Как-то странно все озарялось полетом пчелы. Все вновь приобретало глубину, звучание. Вещи виделись по-новому. Это трудно объяснить... Безголовая Ника, приподнявшая крылья. Глобус – куриное яйцо, вывернутое наизнанку. Книги. Стулья. Каждая вещь имела свое название, свое значение, над каждой можно было кружить мыслями подолгу, каждая вещь была объемной, у каждой была своя история. Только что все казалось Виленкину никчемным, мертвым. Но выходит, он сам был мертв среди ошеломляюще разнообразного мира. Истуканом он сидел на стуле, а в лабиринтах его мозга блуждала всеоживляющая пчела. Но что-то в этом зрении было нечеловеческое. И более того – смертельное. На самом деле, пока она летала по профессорской квартире, время как будто остановилось. И не синдики заглядывали к нему, а он – из своего вневременного углубления – к ним. Это он смотрел на них с вопросительным участием.
Кажется, тогда он впервые понял, что примерно полагают, произнося это слово – «вечность». Не просто понял, но почувствовал. Почувствовал эту необъяснимую лакуну в пространстве-времени.
Никакой «благодати» и еще чего-либо подобного он не ощутил.

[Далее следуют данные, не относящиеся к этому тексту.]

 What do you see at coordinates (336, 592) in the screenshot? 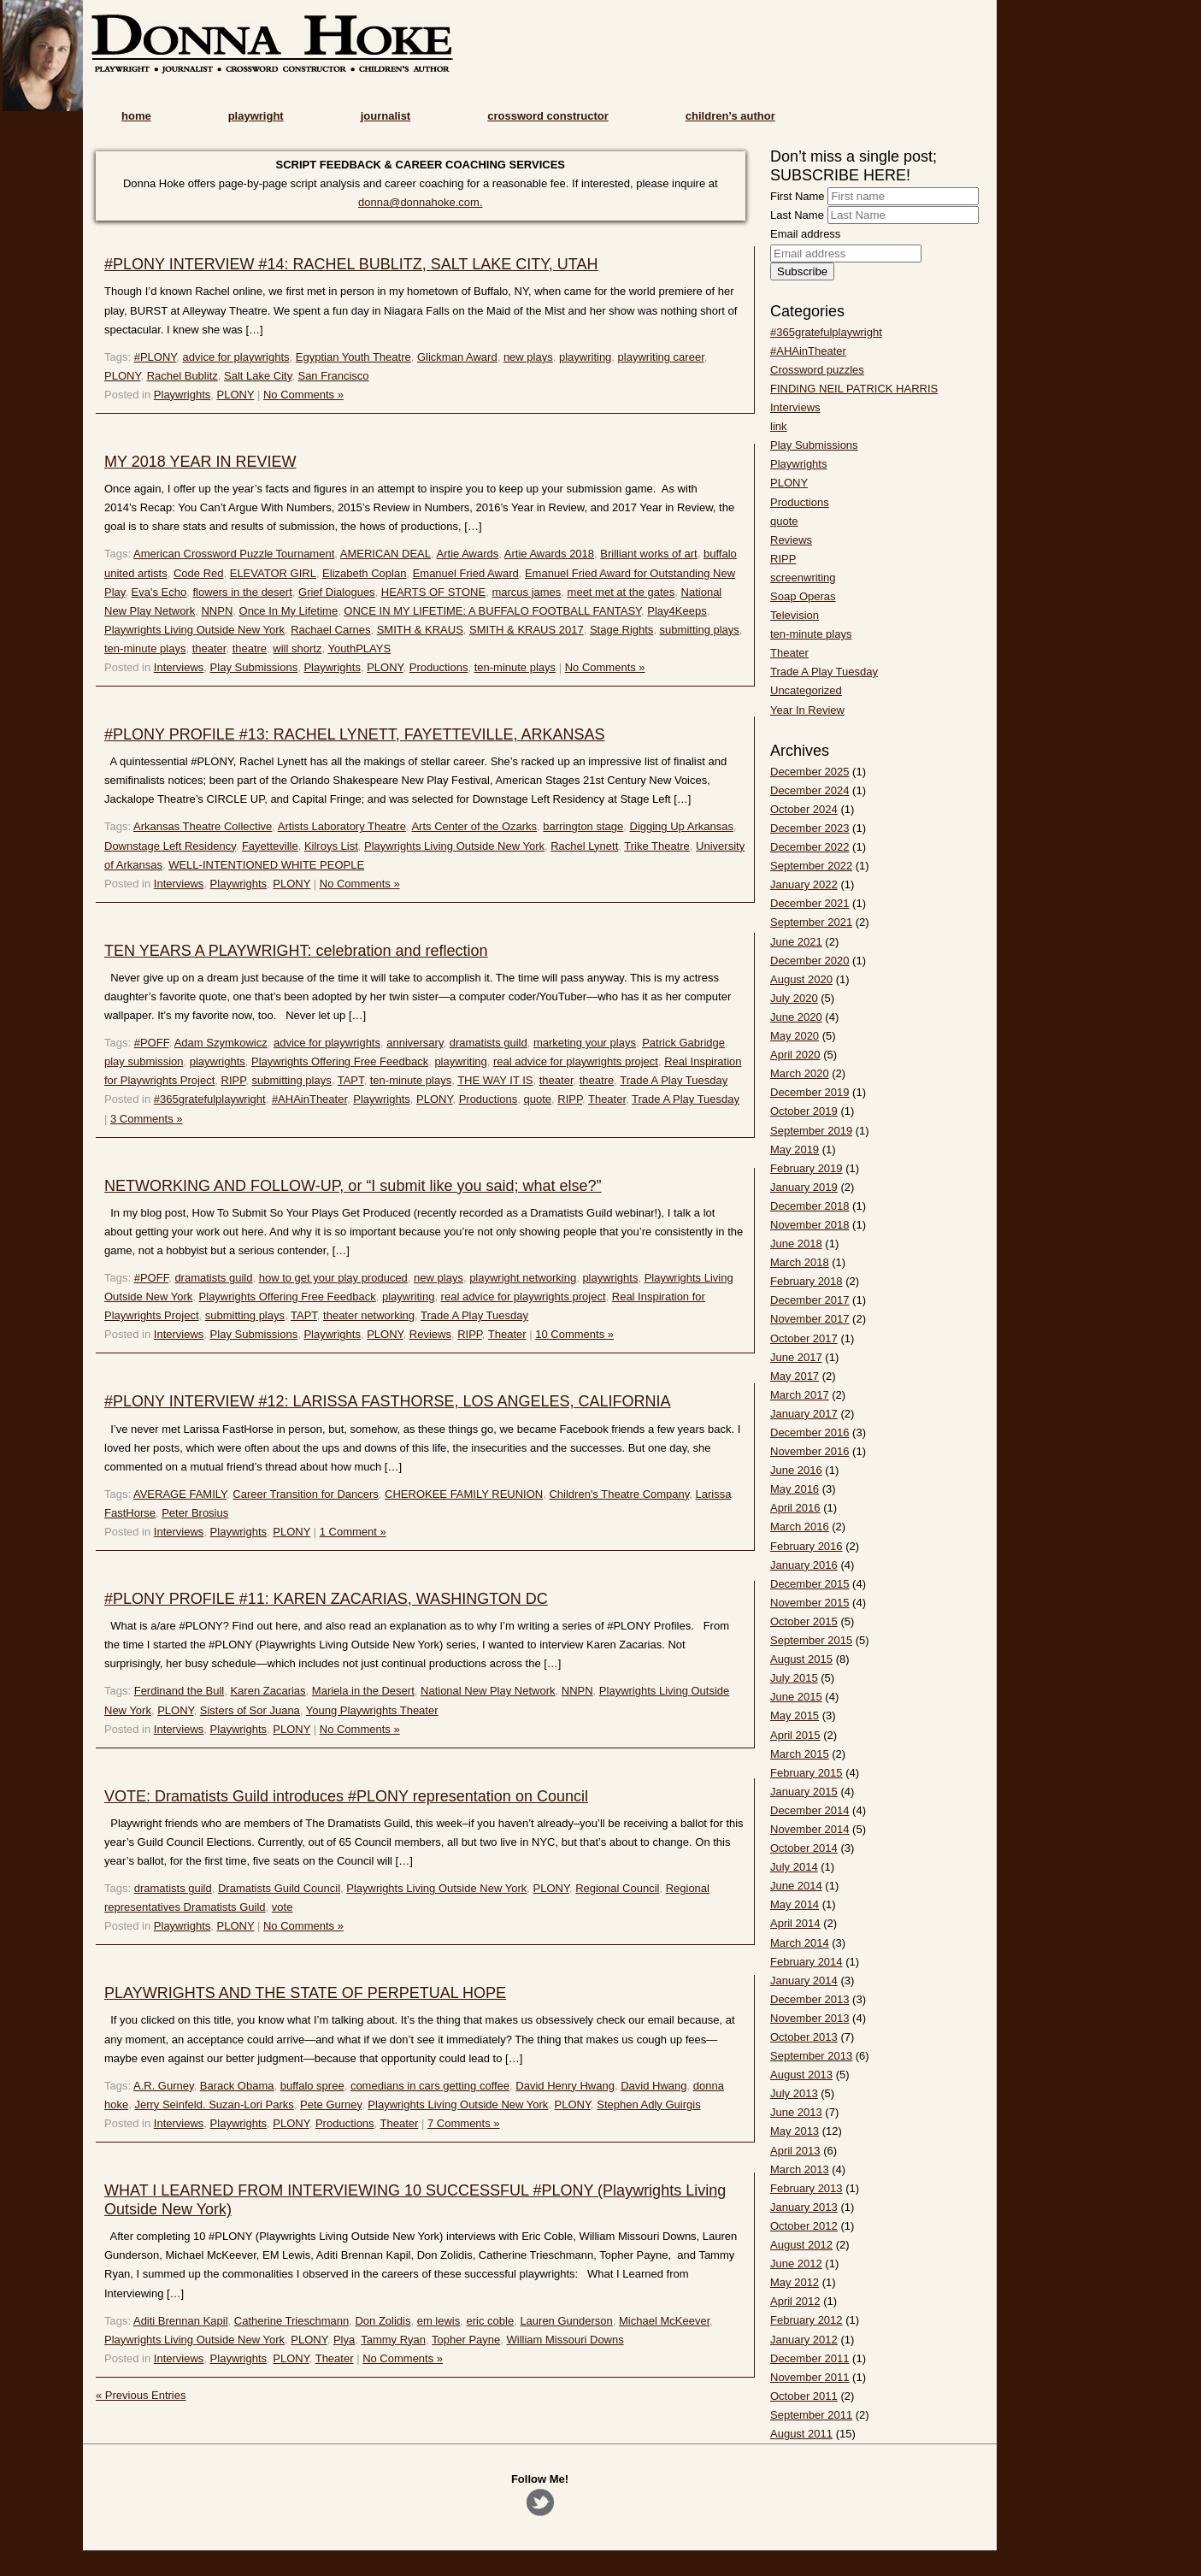
I see `Grief Dialogues` at bounding box center [336, 592].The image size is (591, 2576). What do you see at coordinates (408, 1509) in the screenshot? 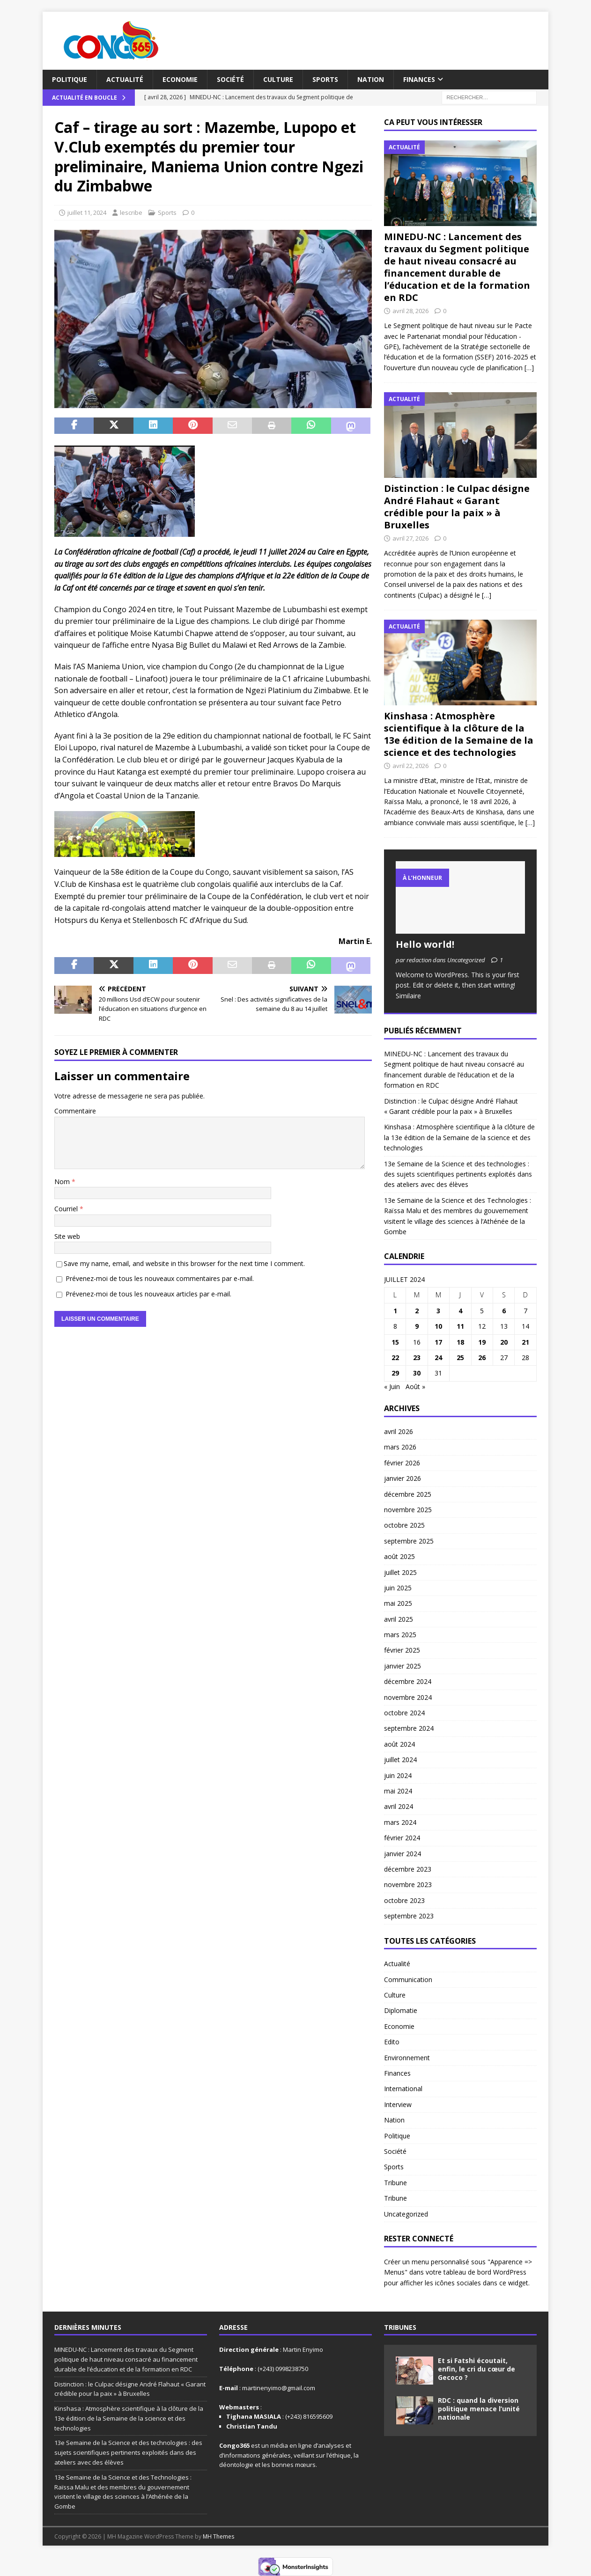
I see `novembre 2025` at bounding box center [408, 1509].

Но именно тогда он отпробовал «волчьей ягоды». И это его не испугало, не заставило отплевываться и заниматься какой бы то ни было гигиеной: прочищать лабиринты, выводить дух пчелы, услащать сознание, – нет.
По случайному совпадению в конце месяца умер Георгий Осипович. И почему-то Виленкин еще до его кончины определил пчелу как вестницу смерти. По крайней мере, именно она увлекла его взор в коричневые сумерки...
Теперь этой вестницей могла стать крыса. Да кто и что угодно! Но некий архаический толкователь, дремлющий в любой душе, захотел именно этого превращения: пчелы в крысу.
Да, в определенные моменты этот толкователь выступал из тьмы, подавал свой голос, раздражая Виленкина.
Как ему не хватало все это время Георгия Осиповича с его Оккамом. «Не давайте иллюзиям, Петр, ни малейшего шанса». Так до конца он и обращался к зятю на «вы». Светлая голова, белый пух на его сильном черепе казался зримым продолжением мыслей. Когда он садился играть в шахматы, волосы на его висках начинали шевелиться. Он брал мундштук, вставлял в него сигарету. Пагубная страсть осталась с войны. Георгий Осипович утверждал.